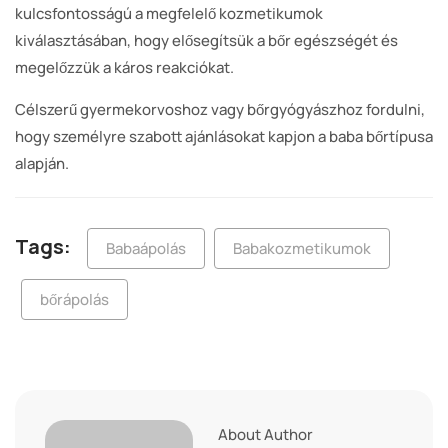
kulcsfontosságú a megfelelő kozmetikumok
kiválasztásában, hogy elősegítsük a bőr egészségét és
megelőzzük a káros reakciókat.
Célszerű gyermekorvoshoz vagy bőrgyógyászhoz fordulni,
hogy személyre szabott ajánlásokat kapjon a baba bőrtípusa
alapján.
Tags:
Babaápolás
Babakozmetikumok
bőrápolás
About Author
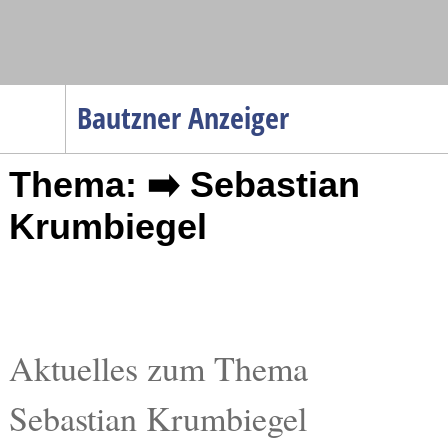
Navigation
Bautzner Anzeiger
Startseite
Thema: ➡️ Sebastian
Menüpunkte
Politik
Krumbiegel
Gesellschaft
Wirtschaft
Service
Verkehr
Aktuelles zum Thema
Gesundheit
Sebastian Krumbiegel
Kultur
Sport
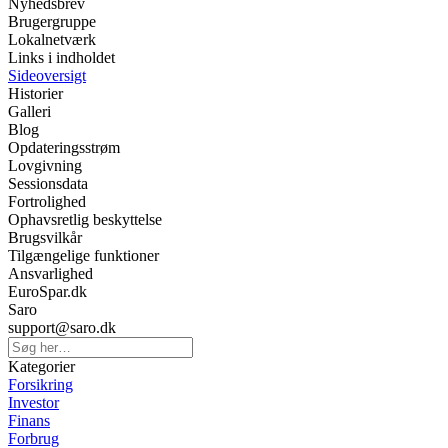
Nyhedsbrev
Brugergruppe
Lokalnetværk
Links i indholdet
Sideoversigt
Historier
Galleri
Blog
Opdateringsstrøm
Lovgivning
Sessionsdata
Fortrolighed
Ophavsretlig beskyttelse
Brugsvilkår
Tilgængelige funktioner
Ansvarlighed
EuroSpar.dk
Saro
support@saro.dk
Kategorier
Forsikring
Investor
Finans
Forbrug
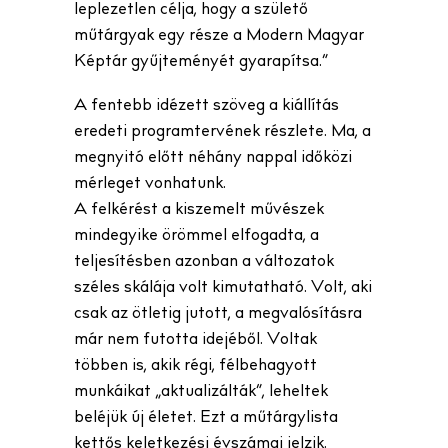
leplezetlen célja, hogy a születő
műtárgyak egy része a Modern Magyar
Képtár gyűjteményét gyarapítsa.”
A fentebb idézett szöveg a kiállítás
eredeti programtervének részlete. Ma, a
megnyitó előtt néhány nappal időközi
mérleget vonhatunk.
A felkérést a kiszemelt művészek
mindegyike örömmel elfogadta, a
teljesítésben azonban a változatok
széles skálája volt kimutatható. Volt, aki
csak az ötletig jutott, a megvalósításra
már nem futotta idejéből. Voltak
többen is, akik régi, félbehagyott
munkáikat „aktualizálták”, leheltek
beléjük új életet. Ezt a műtárgylista
kettős keletkezési évszámai jelzik.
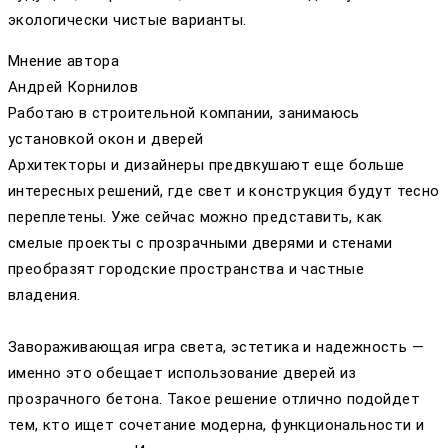
экологически чистые варианты.
Мнение автора
Андрей Корнилов
Работаю в строительной компании, занимаюсь
установкой окон и дверей
Архитекторы и дизайнеры предвкушают еще больше
интересных решений, где свет и конструкция будут тесно
переплетены. Уже сейчас можно представить, как
смелые проекты с прозрачными дверями и стенами
преобразят городские пространства и частные
владения.
Завораживающая игра света, эстетика и надежность —
именно это обещает использование дверей из
прозрачного бетона. Такое решение отлично подойдет
тем, кто ищет сочетание модерна, функциональности и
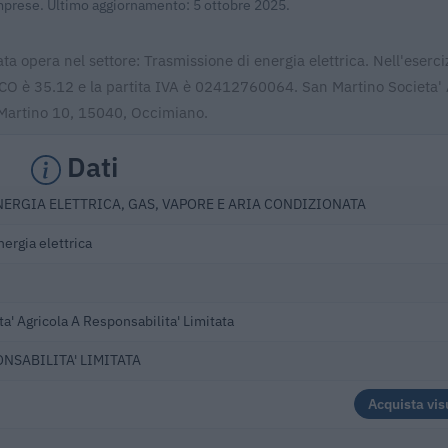
 Imprese. Ultimo aggiornamento: 5 ottobre 2025.
ta opera nel settore: Trasmissione di energia elettrica. Nell'eserc
TECO è 35.12 e la partita IVA è 02412760064. San Martino Societa' 
. Martino 10, 15040, Occimiano.
Dati
NERGIA ELETTRICA, GAS, VAPORE E ARIA CONDIZIONATA
ergia elettrica
a' Agricola A Responsabilita' Limitata
ONSABILITA' LIMITATA
Acquista vis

- [ASSIGNED TASK]
Output exactly the lines above, from the line with "Tilgængelige funktioner" to the line with "mérleget vonhatunk.", both included; skip the pictures.

- [SOLVED PROBLEM]
Tilgængelige funktioner
Ansvarlighed
EuroSpar.dk
Saro
support@saro.dk
Kategorier
Forsikring
Investor
Finans
Forbrug
leplezetlen célja, hogy a születő
műtárgyak egy része a Modern Magyar
Képtár gyűjteményét gyarapítsa.”
A fentebb idézett szöveg a kiállítás
eredeti programtervének részlete. Ma, a
megnyitó előtt néhány nappal időközi
mérleget vonhatunk.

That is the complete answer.